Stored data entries
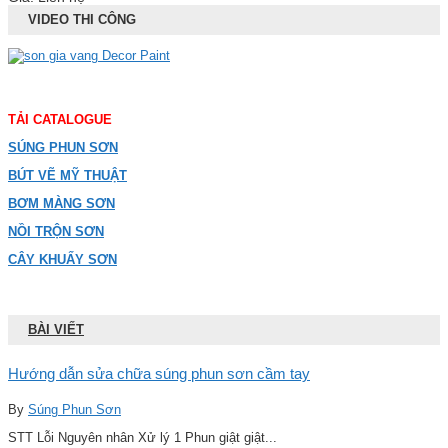
VIDEO THI CÔNG
TẢI CATALOGUE
SÚNG PHUN SƠN
BÚT VẼ MỸ THUẬT
BƠM MÀNG SƠN
NỒI TRỘN SƠN
CÂY KHUẤY SƠN
BÀI VIẾT
Hướng dẫn sửa chữa súng phun sơn cầm tay
By
Súng Phun Sơn
STT Lỗi Nguyên nhân Xử lý 1 Phun giật giật...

- EXERCISE DETAILS -
Starting with the line that contains "TẢI CATALOGUE", restate every line through the end of the records above, exactly and with no other lines.

- EXERCISE SOLUTION -
TẢI CATALOGUE
SÚNG PHUN SƠN
BÚT VẼ MỸ THUẬT
BƠM MÀNG SƠN
NỒI TRỘN SƠN
CÂY KHUẤY SƠN
BÀI VIẾT
Hướng dẫn sửa chữa súng phun sơn cầm tay
By
Súng Phun Sơn
STT Lỗi Nguyên nhân Xử lý 1 Phun giật giật...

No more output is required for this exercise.